Elenco: Anna Faris, Regina Hall, Charlie Sheen, Craig Bierko, Rorelee Tio, Chris Williams, Debra Wilson, Carmen Electra, Leslie Nielsen, Shaquille O'Neal, Bill Pullman, Michael Madsen
Compositor: James L. Venable
Roteiristas: Craig Mazin, Jim Abrahams
Diretor: David Zucker

Altas baixarias

Novo filme da franquia besteirol recupera em parte as "qualidades" dos dois primeiros filmes, e agradará a quem gosta de sátiras de filmes recheadas com piadas escatológicas

Uma das piores coisas em se assistir a uma comédia ruim é que você fica com a impressão de que está de mau humor. Mas aí é que está: uma comédia realmente boa é capaz de tirar o mau humor do pior dos ranzinzas. Por mais que eu goste do trabalho do trio ZAZ (Zucker-Abrahams-Zucker) nos anos 80, não aprovei a entrada de David Zucker na série TODO MUNDO EM PÂNICO na terceira edição da franquia (2003). Uma das maiores qualidades (ou defeitos, se preferir) dos dois primeiros filmes era a ênfase na escatologia e nas piadas de mau gosto. Isso se perdeu um pouco no terceiro filme, mas é recuperado em TODO MUNDO EM PÂNICO 4 (2006). Ainda que a direção continue sendo de David Zucker, não faltam nesse novo filme cenas de flatulências, melecas no nariz e babas escorrendo.

Os "homenageados" da vez são A VILA, GUERRA DOS MUNDOS, O GRITO e JOGOS MORTAIS. Mas há também brincadeiras em cima de MENINA DE OURO e O SEGREDO DE BROKEBACK MOUNTAIN. Aliás, uma das melhores piadas do filme é a dos dois sujeitos de cor dentro da barraca. O filme também não perde a chance de curtir com a cara de Tom Cruise, fazendo uma sátira da histórica participação dele no programa da Oprah Winfrey. "Michael Jackson", como fez sucesso no terceiro filme, reaparece nesse quarto.

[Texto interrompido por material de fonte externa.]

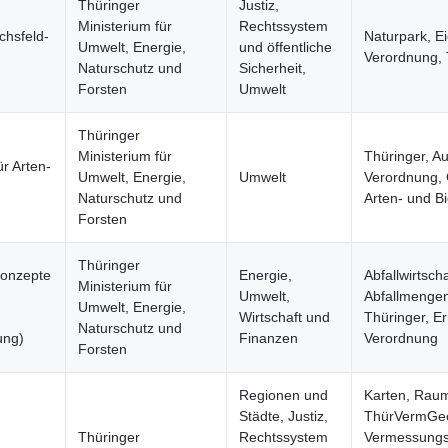
Thüringer
Justiz,
Ministerium für
Rechtssystem
chsfeld-
Naturpark, Ei
Umwelt, Energie,
und öffentliche
Verordnung, 
Naturschutz und
Sicherheit,
Forsten
Umwelt
Thüringer
Ministerium für
Thüringer, A
r Arten-
Umwelt, Energie,
Umwelt
Verordnung, 
Naturschutz und
Arten- und B
Forsten
Thüringer
konzepte
Energie,
Abfallwirtsch
Ministerium für
Umwelt,
Abfallmengen
Umwelt, Energie,
Wirtschaft und
Thüringer, Er
Naturschutz und
ung)
Finanzen
Verordnung
Forsten
Regionen und
Karten, Rau
Städte, Justiz,
ThürVermG
Thüringer
Rechtssystem
Vermessung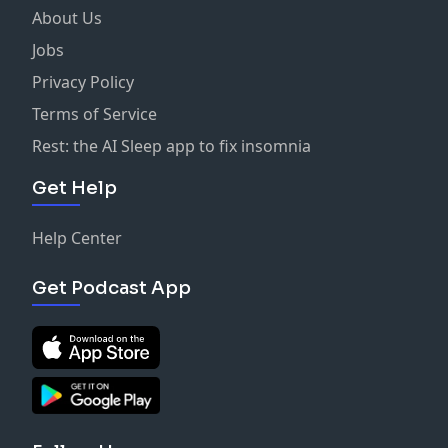
About Us
Jobs
Privacy Policy
Terms of Service
Rest: the AI Sleep app to fix insomnia
Get Help
Help Center
Get Podcast App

Anna Faris continua sendo a musa da franquia. Não dá para perder uma pessoa como ela, que não tem medo de parecer ridícula nem de ficar estigmatizada no papel de loura burra. A gostosíssima Carmen Electra reaparece satirizando a cega de A VILA. E, como não poderia deixar de ser, ela não precisou ficar o tempo todo com aquelas roupas do século XVI. Dois atores fundamentais para a historia da comédia besteirol dos anos 80 aparecem em participações especiais: Charlie Sheen, que surge num dos melhores momentos do filme - na piada do Viagra -, e o grande Leslie Nielsen no papel do Presidente dos EUA que, enquanto o mundo está sendo atacado por alienígenas, faz questão de terminar de ouvir a historinha do pato numa escola para crianças. A última seqüência de gags com Nielsen também é boa. Lembra os bons tempos da série CORRA QUE A POLÍCIA VEM AÍ. Pode-se dizer que eles conseguiram melhorar nesse quarto filme. Só não dá para esperar uma grande comédia.